The notable exception is networking gear, which are deterministically specified by rack. For example the access switch in Eqiad rack A8 is named asw-a8-eqiad. If it is replaced, the new switch will take the same name.

All hardware in the datacenter space is tracked in Netbox, which can be used to check for existing hostnames for both hardware and ganeti instances.

Data centers

Data centers are named as vendor initials (at time of lease signing) followed by the IATA code for a nearby major airport.

For example: our Dallas site is named codfw. The vendor is CyrusOne, and DFW being the large nearby airport. (Technically, Love Field airport is closer but less well-known.)

DC Vendor Airport Code
codfw CyrusOne DFW
drmrs Digital Realty MRS
eqdfw Equinix DFW
eqiad Equinix IAD
eqord Equinix ORD
eqsin Equinix SIN
esams EvoSwitch AMS
knams Kennisnet AMS
ulsfo United Layer SFO

Networking

Naming for network equipment is based on role and location.

This also applies to: power distribution units, serial console servers, and other networking infrastructure.

Name prefix Role Example
asw access switch asw-a1-eqiad
cr core router cr1-eqiad
mr management router mr1-eqiad
lsw leaf switch lsw1-e1-eqiad
ssw spine switch ssw1-e1-eqiad
msw management switch msw1-eqiad & msw-b2-eqiad
pfw payments fire wall pfw1-eqiad
ps1 / ps2 power strips/distribution units ps1-b3-eqiad
scs serial console server scs-a8-eqiad
fasw Fundraising access switch fasw-c-codfw
cloudsw Cloud L3 switches cloudsw1-c8-eqiad

OpenStack deployments

[Datacenter Site][numeric identifier](optional dev suffix to indicate non-external non-customer facing deployments) - [r (if region)][letter for AZ]

  • Current Eqiad/Codfw deployments will not fully meet these standards until rebuilt: [eqiad0 (deployment), eqiad (region), nova (AZ)]
Deployment Region Availability Zone
eqiad0 eqiad0-r eqiad0-rb
eqiad1 eqiad1-r eqiad1-rb
codfw0dev codfw0dev-r codfw0dev-rb
codfw1dev codfw1dev-r codfw1dev-rb

Disks

  • Arrays must use the Storage array device role in Netbox.
  • Naming follows two conventions:
  • Array is attached to a single host:
  • hostname_of_host_system-arrayN
  • Example: ms2001-array1, ms2001-array2
  • all arrays get a number, even if there is only a single array.
  • Example: dataset1001-array1
  • Array is attached to multiple hosts
  • Labs uses this for labstore, each shelf connects to two different hosts.

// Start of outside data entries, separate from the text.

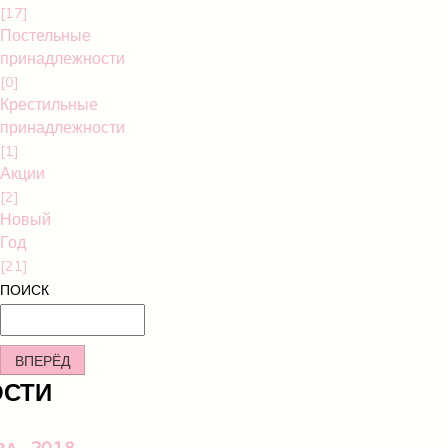
[17]
Постельные
принадлежности
[0]
Крестильные
принадлежности
[1]
Акции
[2]
Новый
Год
[21]
ПОИСК
ВПЕРЁД
ОСТИ
ВА-2018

As such, the older single host naming scheme fails.
  • servicehostgroup-arrayN-site
  • Example: labstore-array1-codfw, labstore-array2-codfw

Kubernetes

Any cluster that is not the main wikikube cluster should follow these conventions:

  • Cluster name: <identifier>-k8s (ex: dse-k8s, aux-k8s)
  • Control plane service name: <identifier>-k8s-ctrl
  • Ingress service name: <identifier>-k8s-ingress [-ro|-rw] for active/active or active/passive
  • Hostnames for control plane : <identifier>-k8s-ctrlXXXX.$site.wmnet
  • Hostnames for kubelets : <identifier>-k8s-workerXXXX.$site.wmnet

Servers

Any system that runs in a dedicated services cluster with other machines will be named after their role/service task. As a rule, we attempt to name after the service, not just the software package. Also, servers within a group are numbered based on the datacenter they are located in.

Data center Numeral range Example
pmtpa / sdtpa (decommissioned) 1-999 cp7
eqiad 1000-1999 db1001
codfw 2000-2999 mw2187
esams / knams 3000-3999 cp3031
ulsfo 4000-4999 bast4001
eqsin 5000-5999 dns5001
drmrs 6000-6999 cp6011

When adding a new datacenter, make sure to update operations/puppet.git's /typos file which checks hostnames.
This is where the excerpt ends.